**Records to use**
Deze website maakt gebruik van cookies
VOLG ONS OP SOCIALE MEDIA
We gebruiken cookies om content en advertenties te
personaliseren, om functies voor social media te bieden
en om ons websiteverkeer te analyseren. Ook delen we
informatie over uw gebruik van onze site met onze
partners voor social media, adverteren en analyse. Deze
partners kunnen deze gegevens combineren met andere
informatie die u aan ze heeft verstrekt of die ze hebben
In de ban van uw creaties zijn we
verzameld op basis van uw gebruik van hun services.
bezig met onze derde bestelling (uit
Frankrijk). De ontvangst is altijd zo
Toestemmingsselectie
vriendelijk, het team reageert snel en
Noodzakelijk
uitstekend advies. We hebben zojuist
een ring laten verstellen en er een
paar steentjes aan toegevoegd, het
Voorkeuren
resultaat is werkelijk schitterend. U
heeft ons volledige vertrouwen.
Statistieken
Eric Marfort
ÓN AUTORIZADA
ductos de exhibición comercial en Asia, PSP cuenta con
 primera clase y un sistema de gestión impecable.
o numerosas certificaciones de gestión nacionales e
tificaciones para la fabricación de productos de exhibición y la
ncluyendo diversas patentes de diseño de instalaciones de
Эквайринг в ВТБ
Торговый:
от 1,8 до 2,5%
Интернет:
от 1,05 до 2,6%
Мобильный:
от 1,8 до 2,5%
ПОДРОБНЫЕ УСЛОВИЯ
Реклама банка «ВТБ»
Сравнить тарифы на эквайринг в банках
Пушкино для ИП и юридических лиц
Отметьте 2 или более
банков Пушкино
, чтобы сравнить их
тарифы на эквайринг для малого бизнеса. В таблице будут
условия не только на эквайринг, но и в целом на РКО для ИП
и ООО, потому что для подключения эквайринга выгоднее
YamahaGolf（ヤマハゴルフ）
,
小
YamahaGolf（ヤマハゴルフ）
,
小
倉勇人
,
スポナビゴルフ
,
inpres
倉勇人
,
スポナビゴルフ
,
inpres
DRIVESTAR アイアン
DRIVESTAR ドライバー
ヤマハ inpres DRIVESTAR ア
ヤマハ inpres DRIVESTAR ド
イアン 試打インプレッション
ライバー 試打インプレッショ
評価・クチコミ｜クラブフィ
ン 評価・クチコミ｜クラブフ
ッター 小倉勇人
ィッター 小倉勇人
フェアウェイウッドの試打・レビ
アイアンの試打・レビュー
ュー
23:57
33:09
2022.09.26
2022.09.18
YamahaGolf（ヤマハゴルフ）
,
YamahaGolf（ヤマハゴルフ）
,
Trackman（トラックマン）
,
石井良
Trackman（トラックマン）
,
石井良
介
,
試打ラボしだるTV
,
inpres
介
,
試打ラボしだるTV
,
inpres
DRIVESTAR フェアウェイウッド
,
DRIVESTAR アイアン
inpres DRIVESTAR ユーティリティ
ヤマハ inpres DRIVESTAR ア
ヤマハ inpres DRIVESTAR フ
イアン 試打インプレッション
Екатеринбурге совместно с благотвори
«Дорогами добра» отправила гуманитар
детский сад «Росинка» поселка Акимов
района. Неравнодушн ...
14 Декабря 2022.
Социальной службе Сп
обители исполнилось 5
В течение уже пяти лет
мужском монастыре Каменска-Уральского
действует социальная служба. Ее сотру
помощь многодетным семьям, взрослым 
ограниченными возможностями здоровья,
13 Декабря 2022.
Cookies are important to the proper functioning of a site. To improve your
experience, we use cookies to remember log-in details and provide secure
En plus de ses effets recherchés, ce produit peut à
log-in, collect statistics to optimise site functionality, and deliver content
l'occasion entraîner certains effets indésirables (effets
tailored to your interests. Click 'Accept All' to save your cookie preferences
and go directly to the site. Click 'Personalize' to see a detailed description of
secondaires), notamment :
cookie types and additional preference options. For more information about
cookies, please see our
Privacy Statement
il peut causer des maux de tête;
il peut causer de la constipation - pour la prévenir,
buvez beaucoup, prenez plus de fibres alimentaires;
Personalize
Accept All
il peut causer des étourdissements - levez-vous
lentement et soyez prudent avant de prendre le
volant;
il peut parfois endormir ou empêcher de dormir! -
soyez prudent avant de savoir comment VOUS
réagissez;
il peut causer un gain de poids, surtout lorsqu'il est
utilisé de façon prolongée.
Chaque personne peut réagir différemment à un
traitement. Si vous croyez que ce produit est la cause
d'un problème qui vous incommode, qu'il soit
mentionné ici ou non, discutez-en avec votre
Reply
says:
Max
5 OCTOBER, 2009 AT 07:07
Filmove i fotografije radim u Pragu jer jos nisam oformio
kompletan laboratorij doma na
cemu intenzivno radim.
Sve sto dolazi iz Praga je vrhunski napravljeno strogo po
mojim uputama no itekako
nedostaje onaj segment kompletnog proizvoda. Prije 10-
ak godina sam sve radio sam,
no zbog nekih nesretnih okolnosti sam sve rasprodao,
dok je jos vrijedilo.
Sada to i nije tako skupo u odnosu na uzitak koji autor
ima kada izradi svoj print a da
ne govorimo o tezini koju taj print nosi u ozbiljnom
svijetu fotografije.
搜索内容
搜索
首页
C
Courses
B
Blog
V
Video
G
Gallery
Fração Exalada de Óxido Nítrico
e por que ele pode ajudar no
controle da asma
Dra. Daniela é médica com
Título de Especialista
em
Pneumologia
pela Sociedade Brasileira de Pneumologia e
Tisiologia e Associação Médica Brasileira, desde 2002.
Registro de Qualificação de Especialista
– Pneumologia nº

**Directions for this task**
Retype the material precisely, leaving out no line.

**Result of this exercise**
Deze website maakt gebruik van cookies
VOLG ONS OP SOCIALE MEDIA
We gebruiken cookies om content en advertenties te
personaliseren, om functies voor social media te bieden
en om ons websiteverkeer te analyseren. Ook delen we
informatie over uw gebruik van onze site met onze
partners voor social media, adverteren en analyse. Deze
partners kunnen deze gegevens combineren met andere
informatie die u aan ze heeft verstrekt of die ze hebben
In de ban van uw creaties zijn we
verzameld op basis van uw gebruik van hun services.
bezig met onze derde bestelling (uit
Frankrijk). De ontvangst is altijd zo
Toestemmingsselectie
vriendelijk, het team reageert snel en
Noodzakelijk
uitstekend advies. We hebben zojuist
een ring laten verstellen en er een
paar steentjes aan toegevoegd, het
Voorkeuren
resultaat is werkelijk schitterend. U
heeft ons volledige vertrouwen.
Statistieken
Eric Marfort
ÓN AUTORIZADA
ductos de exhibición comercial en Asia, PSP cuenta con
 primera clase y un sistema de gestión impecable.
o numerosas certificaciones de gestión nacionales e
tificaciones para la fabricación de productos de exhibición y la
ncluyendo diversas patentes de diseño de instalaciones de
Эквайринг в ВТБ
Торговый:
от 1,8 до 2,5%
Интернет:
от 1,05 до 2,6%
Мобильный:
от 1,8 до 2,5%
ПОДРОБНЫЕ УСЛОВИЯ
Реклама банка «ВТБ»
Сравнить тарифы на эквайринг в банках
Пушкино для ИП и юридических лиц
Отметьте 2 или более
банков Пушкино
, чтобы сравнить их
тарифы на эквайринг для малого бизнеса. В таблице будут
условия не только на эквайринг, но и в целом на РКО для ИП
и ООО, потому что для подключения эквайринга выгоднее
YamahaGolf（ヤマハゴルフ）
,
小
YamahaGolf（ヤマハゴルフ）
,
小
倉勇人
,
スポナビゴルフ
,
inpres
倉勇人
,
スポナビゴルフ
,
inpres
DRIVESTAR アイアン
DRIVESTAR ドライバー
ヤマハ inpres DRIVESTAR ア
ヤマハ inpres DRIVESTAR ド
イアン 試打インプレッション
ライバー 試打インプレッショ
評価・クチコミ｜クラブフィ
ン 評価・クチコミ｜クラブフ
ッター 小倉勇人
ィッター 小倉勇人
フェアウェイウッドの試打・レビ
アイアンの試打・レビュー
ュー
23:57
33:09
2022.09.26
2022.09.18
YamahaGolf（ヤマハゴルフ）
,
YamahaGolf（ヤマハゴルフ）
,
Trackman（トラックマン）
,
石井良
Trackman（トラックマン）
,
石井良
介
,
試打ラボしだるTV
,
inpres
介
,
試打ラボしだるTV
,
inpres
DRIVESTAR フェアウェイウッド
,
DRIVESTAR アイアン
inpres DRIVESTAR ユーティリティ
ヤマハ inpres DRIVESTAR ア
ヤマハ inpres DRIVESTAR フ
イアン 試打インプレッション
Екатеринбурге совместно с благотвори
«Дорогами добра» отправила гуманитар
детский сад «Росинка» поселка Акимов
района. Неравнодушн ...
14 Декабря 2022.
Социальной службе Сп
обители исполнилось 5
В течение уже пяти лет
мужском монастыре Каменска-Уральского
действует социальная служба. Ее сотру
помощь многодетным семьям, взрослым 
ограниченными возможностями здоровья,
13 Декабря 2022.
Cookies are important to the proper functioning of a site. To improve your
experience, we use cookies to remember log-in details and provide secure
En plus de ses effets recherchés, ce produit peut à
log-in, collect statistics to optimise site functionality, and deliver content
l'occasion entraîner certains effets indésirables (effets
tailored to your interests. Click 'Accept All' to save your cookie preferences
and go directly to the site. Click 'Personalize' to see a detailed description of
secondaires), notamment :
cookie types and additional preference options. For more information about
cookies, please see our
Privacy Statement
il peut causer des maux de tête;
il peut causer de la constipation - pour la prévenir,
buvez beaucoup, prenez plus de fibres alimentaires;
Personalize
Accept All
il peut causer des étourdissements - levez-vous
lentement et soyez prudent avant de prendre le
volant;
il peut parfois endormir ou empêcher de dormir! -
soyez prudent avant de savoir comment VOUS
réagissez;
il peut causer un gain de poids, surtout lorsqu'il est
utilisé de façon prolongée.
Chaque personne peut réagir différemment à un
traitement. Si vous croyez que ce produit est la cause
d'un problème qui vous incommode, qu'il soit
mentionné ici ou non, discutez-en avec votre
Reply
says:
Max
5 OCTOBER, 2009 AT 07:07
Filmove i fotografije radim u Pragu jer jos nisam oformio
kompletan laboratorij doma na
cemu intenzivno radim.
Sve sto dolazi iz Praga je vrhunski napravljeno strogo po
mojim uputama no itekako
nedostaje onaj segment kompletnog proizvoda. Prije 10-
ak godina sam sve radio sam,
no zbog nekih nesretnih okolnosti sam sve rasprodao,
dok je jos vrijedilo.
Sada to i nije tako skupo u odnosu na uzitak koji autor
ima kada izradi svoj print a da
ne govorimo o tezini koju taj print nosi u ozbiljnom
svijetu fotografije.
搜索内容
搜索
首页
C
Courses
B
Blog
V
Video
G
Gallery
Fração Exalada de Óxido Nítrico
e por que ele pode ajudar no
controle da asma
Dra. Daniela é médica com
Título de Especialista
em
Pneumologia
pela Sociedade Brasileira de Pneumologia e
Tisiologia e Associação Médica Brasileira, desde 2002.
Registro de Qualificação de Especialista
– Pneumologia nº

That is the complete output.